Contents
raw book
bits (m)=?, k=? Fill: 0% FP≈0% visual bits: ?
Powered by BloomFilter.js

Introduction to Bloomfilters

Bloomfilters are probabilistic data structures designed to test set membership efficiently. They provide a clear answer when an element is not in a set, while allowing a small probability of false positives when reporting that an element is in the set. This balance makes them especially useful when memory constraints matter more than occasional uncertainty. A classical example is email filtering: before querying a blocklist database, a Bloomfilter can be used as a quick preliminary test to reject addresses that are definitely not listed.

1. The Basic Idea

A Bloomfilter uses a bit array of length \(m\) and \(k\) hash functions \(h_1, \ldots, h_k\).

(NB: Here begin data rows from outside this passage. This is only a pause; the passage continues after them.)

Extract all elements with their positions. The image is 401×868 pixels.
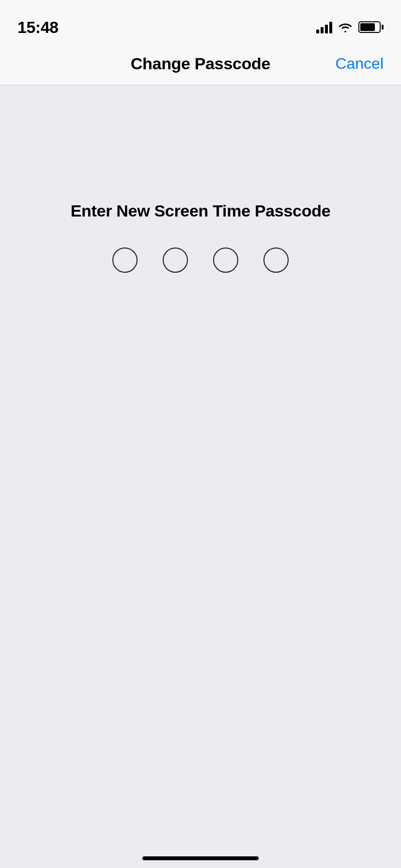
status-time: 15:48 [17, 18, 58, 37]
main-content: Enter New Screen Time Passcode [0, 85, 401, 868]
status-bar: 15:48 [0, 0, 401, 43]
status-icons [316, 21, 384, 33]
battery-body [358, 21, 381, 33]
battery-fill [360, 23, 375, 31]
cancel-button[interactable]: Cancel [335, 55, 384, 73]
passcode-dot-1 [112, 248, 138, 273]
home-indicator [142, 856, 259, 860]
passcode-dot-3 [213, 248, 238, 273]
signal-bar-2 [321, 27, 324, 33]
signal-bar-1 [316, 30, 319, 33]
page-title: Change Passcode [131, 54, 270, 73]
passcode-prompt: Enter New Screen Time Passcode [71, 202, 331, 220]
passcode-dot-4 [263, 248, 289, 273]
signal-bar-4 [329, 22, 332, 33]
passcode-dot-2 [163, 248, 188, 273]
signal-bar-3 [325, 25, 328, 33]
wifi-icon [338, 22, 353, 32]
signal-bars-icon [316, 21, 332, 33]
battery-tip [382, 25, 384, 30]
nav-bar: Change Passcode Cancel [0, 43, 401, 85]
passcode-dots [112, 248, 289, 273]
battery-icon [358, 21, 384, 33]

The key question is: how large must \(m\) be, and how many hash functions \(k\) should be used, to achieve a low false positive probability for \(n\) inserted elements?

2. False Positive Probability

2.1 Occupancy of Bits

Each insertion sets \(k\) bits. After \(n\) insertions, there are \(kn\) bit assignments.

The probability that a given bit remains 0 after all insertions is

\[ \left(1 - \frac{1}{m}\right)^{kn}. \]

The probability that the bit is 1 is then

\[ p = 1 - \left(1 - \frac{1}{m}\right)^{kn}. \]

2.2 Querying an Element

For an element not in the set, each of the \(k\) checked positions has probability \(p\) of being 1. The false positive probability is therefore

\[ P_\text{fp} = \left(1 - \left(1 - \frac{1}{m}\right)^{kn}\right)^k. \]

2.3 Approximation

For large \(m\),

\[ \left(1 - \frac{1}{m}\right)^{kn} \approx e^{-kn/m}. \]

Thus

\[ P_\text{fp} \approx \left(1 - e^{-kn/m}\right)^k. \]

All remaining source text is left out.